Listen to AI-generated Donald Trump read ‘The Three Little Pigs’
Sound clips of Donald Trump reading the ‘Three Little Pigs’ nursery rhyme aloud and Tom Hanks reciting Pulp Fiction’s ‘Ezekiel 25:17’ may sound realistic, but they were generated by artificial intelligence.
A developer created a tool, dubbed Tortoise TTS (Text-to-Speech), capable of replicating a person’s voice after analyzing 20 seconds of an audio clip with them speaking.
And DailyMail.com asked the AI to clone the voices of the former president and actor.
Shashank Jain, the creator of Tortoise TTS, said his main idea was to create a tool that allows us to generate podcasts based on text.
‘With the advent of ChatGPT, we can generate conversations in the format we want, provide the feed to the tool I created and results a podcast between two speakers of our choice,’ he told DailyMail.com.
The sound clips were created with a text-to-speech AI developed by Shashank Jain, who said it was designed to generate podcasts. DailyMail.com had the AI generate Donald Trump’s voice to read ‘The Three Little Pigs’
And just as Microsoft is not releasing its voice-cloning VALL-E due to fears of misuse, Jain also plans to keep Tortoise safeguarded from bad actors.
Using AI to write essays, create music and replicate someone’s voice was once seen as something from a science-fiction film, but is now becoming the way of the world.
Jain shared his technology on Twitter, following Microsoft announcing its VALL-E – he tweeted that the technology already exists.
He said text is first fed to ChatGPT, Microsoft’s popular chatbot, to generate a textual conversation between the two on this topic.
‘Once that is done, the text is fed to my tool, which then creates the podcast based on audio samples of two characters (Musk and Hanks in this case) and text conversation between the two,’ said Jain.
‘My main reason was just to do this as a hobby and not do anything commercial with it.
‘Microsoft VALL-E promises to do the same and architecture wise also uses Transformers architecture underlying.
‘Microsoft has not made its model public yet mainly due to concerns of misuse of voices.’
The tool is capable of replicating a person’s voice after analyzing 20 seconds of an audio clip with them speaking. DailyMail.com also asked the AI to clone Tom Hanks’ voice
The digital voice of Tom Hanks recites Pulp Fiction’s ‘Ezekiel 25:17’ which was said by actor Samuel L Jackson in the 1994 films
Microsoft announced VALL-E in January, touting its ability to clone someone’s voice after analyzing just three seconds of an audio clip of them speaking.
The technology sparked controversy among the public, who fear it is a tool for scammers to steal your voice.T
A telephone scammer could use the system to capture just three seconds of your voice and replicate it, which would also include your emotional range and acoustic environment.
This would allow bad actors to bypass systems that use your voice as a password.
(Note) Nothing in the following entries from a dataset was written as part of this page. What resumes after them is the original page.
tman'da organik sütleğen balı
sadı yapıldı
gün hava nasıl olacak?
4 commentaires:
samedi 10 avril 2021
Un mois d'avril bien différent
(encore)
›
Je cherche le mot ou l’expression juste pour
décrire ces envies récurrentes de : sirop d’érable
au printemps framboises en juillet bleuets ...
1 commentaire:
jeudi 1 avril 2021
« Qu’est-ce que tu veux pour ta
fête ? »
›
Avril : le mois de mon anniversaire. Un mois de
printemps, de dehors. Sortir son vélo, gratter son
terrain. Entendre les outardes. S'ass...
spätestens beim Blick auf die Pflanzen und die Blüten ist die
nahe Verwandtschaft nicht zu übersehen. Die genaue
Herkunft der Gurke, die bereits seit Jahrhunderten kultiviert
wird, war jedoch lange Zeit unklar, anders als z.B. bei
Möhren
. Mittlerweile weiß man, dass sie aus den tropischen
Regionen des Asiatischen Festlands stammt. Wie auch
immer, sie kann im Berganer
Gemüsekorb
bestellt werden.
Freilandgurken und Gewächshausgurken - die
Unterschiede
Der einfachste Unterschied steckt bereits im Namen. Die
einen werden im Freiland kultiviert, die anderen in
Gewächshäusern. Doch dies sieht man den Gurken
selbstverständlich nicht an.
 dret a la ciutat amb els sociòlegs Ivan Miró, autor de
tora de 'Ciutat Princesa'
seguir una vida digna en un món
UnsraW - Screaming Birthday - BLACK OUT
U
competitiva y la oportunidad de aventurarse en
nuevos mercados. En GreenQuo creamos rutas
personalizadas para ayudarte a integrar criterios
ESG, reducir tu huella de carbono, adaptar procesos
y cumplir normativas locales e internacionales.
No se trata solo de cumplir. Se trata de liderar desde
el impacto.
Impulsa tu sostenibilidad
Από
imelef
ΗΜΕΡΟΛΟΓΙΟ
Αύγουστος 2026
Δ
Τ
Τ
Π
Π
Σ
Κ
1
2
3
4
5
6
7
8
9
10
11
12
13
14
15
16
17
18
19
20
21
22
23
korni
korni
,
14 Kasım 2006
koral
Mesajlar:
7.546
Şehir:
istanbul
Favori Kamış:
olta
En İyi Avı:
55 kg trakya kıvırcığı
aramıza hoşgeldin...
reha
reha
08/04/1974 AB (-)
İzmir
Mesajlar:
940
While the AI sparks fear among some users, others see the technology as a way for people who lost their voice to throat disease ALS or another injury to regain their speech.
However, some Twitter users have raised an important question – do you own the sound of your voice?
The Microsoft Vall-E team has addressed the ethics question with a statement: ‘The experiments in this work were carried out under the assumption that the user of the model is the target speaker and has been approved by the speaker.
However, when the model is generalized to unseen speakers, relevant components should be accompanied by speech editing models, including the protocol to ensure that the speaker agrees to execute the modification and the system to detect the edited speech.’
VALLE was trained on 60,000 hours of English and Microsoft claims it can replicate American, British and several European-sounding accents.
VALL-E can only turn written text into speech, but this is enough for someone to use the technology to steal your voice and ‘put words in your mouth.’
Microsoft hasn’t yet released it to the public, but the company has high hopes for its AI — it’s poised to revolutionize how we hear audiobooks and smart assistants.
The creators of VALL-E said the AI tool is designed for high-quality text-to-speech applications.
This includes editing speech in a recording of a person – such as an audiobook.
VALL-E analyzes how the person in the audio clip sounds, breaks that information into different components, then uses its training data to find something similar and combines the two.